If insight is the end goal of simulation computing then the quality of computing can be measured by the quality of insight. Since insight leads to knowledge, we can judge the quality of insight by the quality of knowledge we get from a project. How do we judge the quality of knowledge we get? Well... frankly, this is were I lose track of the article a bit. Either it's because I'm just dense, Stevenson is intentionally vague, and/or he's put the real content in another paper of his,
D. E. Stevenson, "Science, computational science, and computer science: at a crossroads," in CSC '93: Proceedings of the 1993 ACM conference on Computer science. New York, NY, USA: ACM Press, 1993, pp. 7-14.What he does say is that whilst we know what scientific and mathematical knowledge looks like (inductive and deductive, respectively), we don't really know what knowledge from computer science looks like. He references a few "principles" of computing knowledge from paper I just mentioned: physical exactness (elimination of
parameterisations), computability, and bounded errors (
a priori or
postepriori error estimates). I'll have to read that paper before I can say much more about that...
Stevenson goes on to describe two kinds of quality, intrinsic and internal. I have to say I'm not quite sure I understand the distinction very well. Here's my take. Stevenson defines intrinsic quality as "the sum total of our faith in the system of models and machines." He says about internal quality, "each dimension [of insight and knowledge we receive from the simulation?], such as the mathematics or the physics, has its own idea of internal quality."
I think what he's doing here is making a distinction in quality that's analogous to the distinction between verification and validation in that intrinsic quality applies to the match between observational and theoretical systems, and internal quality applies to theoretical and
calculational systems. Intrinsic quality is an epistemological notion of a good modelling endeavour. It is what we're talking about when we ask: regardless of any possible implementation, what needs to be present in any model and implementation for the modelling effort to be a good one in terms of getting us insight and knowledge?

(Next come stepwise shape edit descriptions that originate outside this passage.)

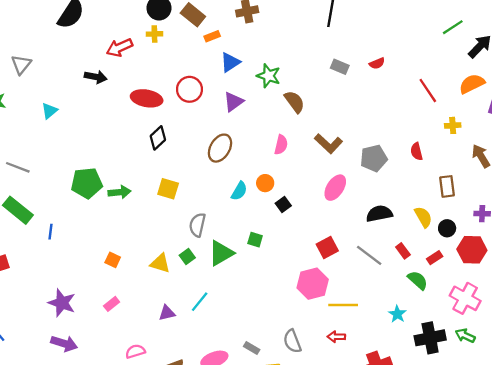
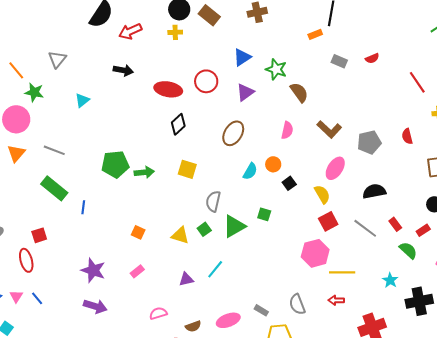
orange rectangle: (212, 36) -> (315, 34), moved
red arrow: (119, 48) -> (130, 31), moved
yellow semicircle: (423, 217) -> (322, 194), moved

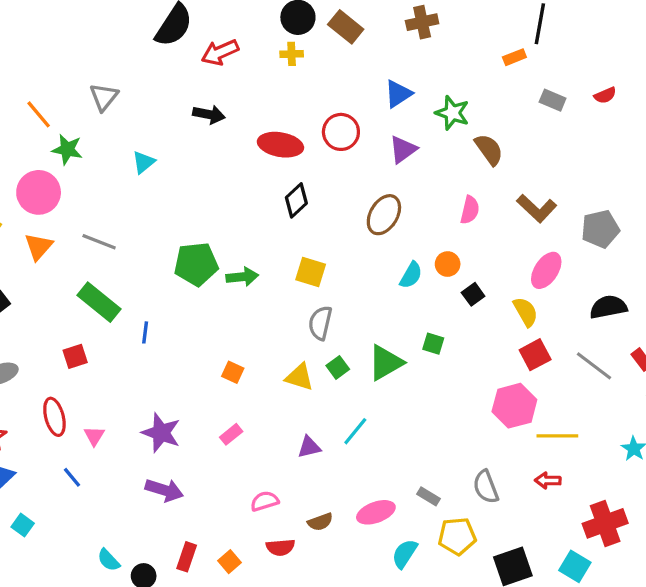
gray semicircle: (213, 201) -> (320, 323), moved
red square: (39, 235) -> (75, 356), moved
pink triangle: (16, 296) -> (94, 436), moved

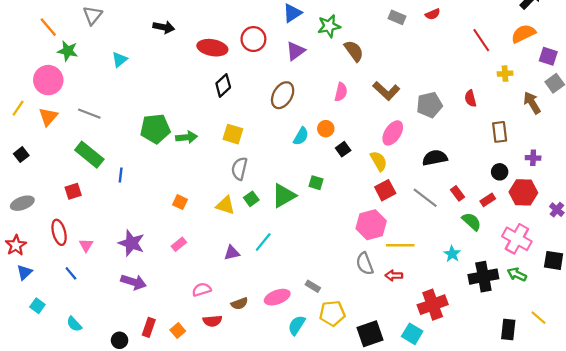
green star: (452, 113) -> (329, 26), turned -30
gray semicircle: (486, 487) -> (365, 264), moved
cyan semicircle: (109, 560) -> (74, 324), moved

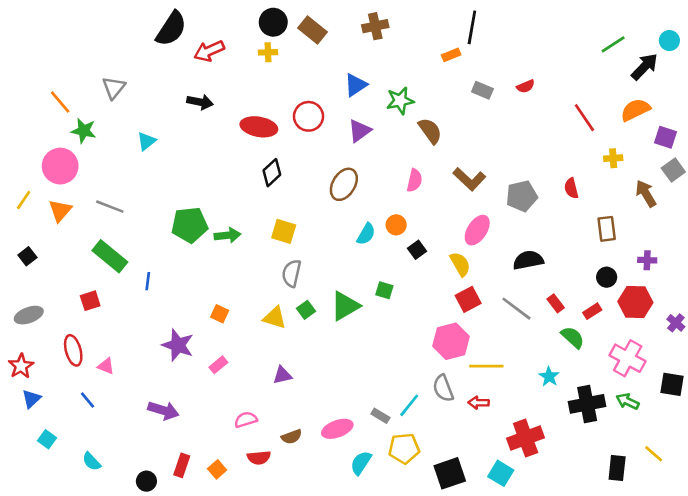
cyan line: (263, 242) -> (409, 405), moved
purple star: (131, 243) -> (178, 345), moved
pink triangle: (86, 245) -> (106, 366), turned -40

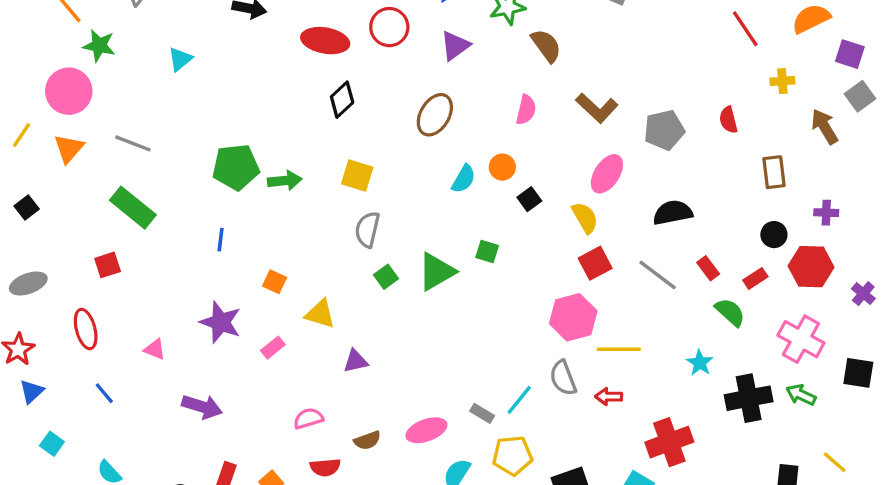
blue line: (148, 281) -> (221, 240), moved
yellow triangle: (275, 318) -> (320, 314), moved
pink triangle: (106, 366) -> (155, 349), moved

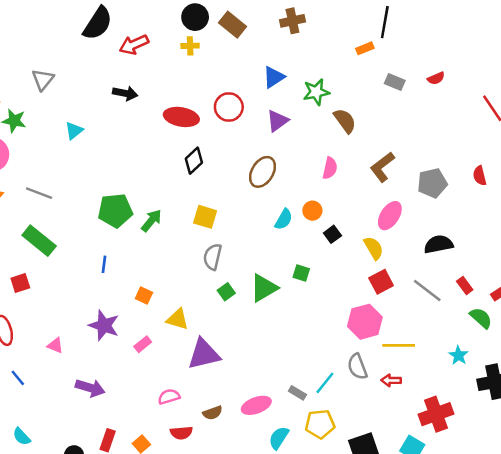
brown L-shape: (597, 108) -> (382, 167), turned 100
green arrow: (285, 181) -> (151, 221), turned -45
purple triangle: (356, 361) -> (204, 354), size x1.8

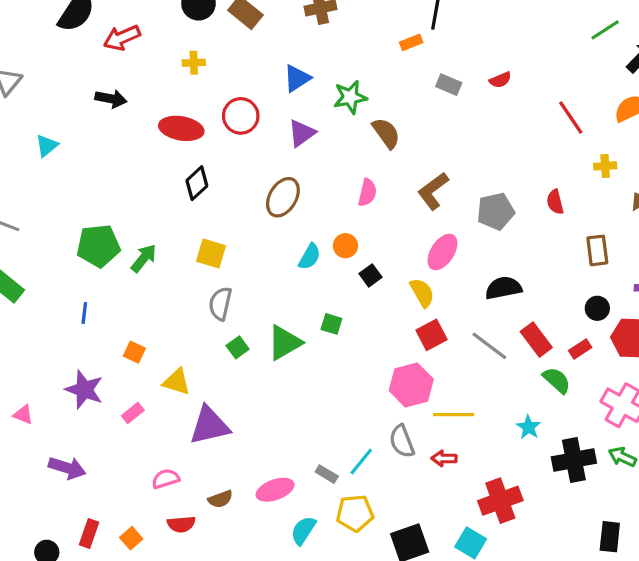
yellow cross: (190, 46) -> (194, 63), moved
red rectangle: (465, 285) -> (536, 340), size x1.5

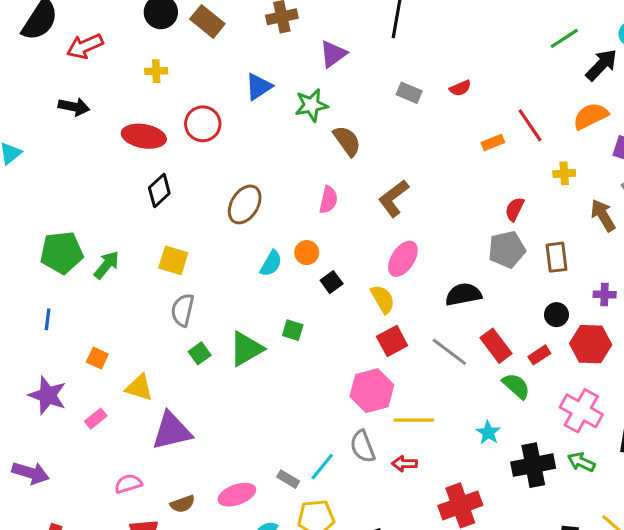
orange rectangle: (411, 42) -> (493, 142), moved
purple triangle: (302, 133) -> (333, 54), moved
red semicircle: (555, 202) -> (515, 209), turned 40
gray pentagon: (496, 211) -> (507, 249), moved

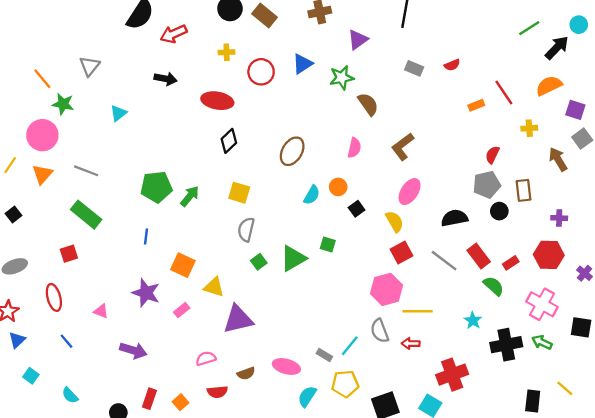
red circle: (203, 124) -> (261, 72), moved
black circle: (556, 315) -> (499, 211), moved
orange square: (97, 358) -> (183, 265), size x1.5
pink ellipse: (237, 495) -> (286, 366), turned 35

Internal quality looks at the quality issue from the other side. It assumes (or disregards) intrinsic quality, and focuses just on how good our model and implementation is in terms of the kinds of knowledge we have already. For a mathematician or scientist in general, internal quality may relate to the simplicity or elegance of the model. For a computer scientist or engineer, internal quality may relate to the simplicity or robustness of the code.
Stevenson's point is, I think, that ultimately we computer scientists don't have a clear justification for our measures of quality. If insight and knowledge is the end goal of modelling, we need to have a clear sense of intrinsic quality in our endeavour. Then we need to use this understanding to inform our measures of internal quality. Otherwise we're just measuring things because we can, not because they show us the way to better science.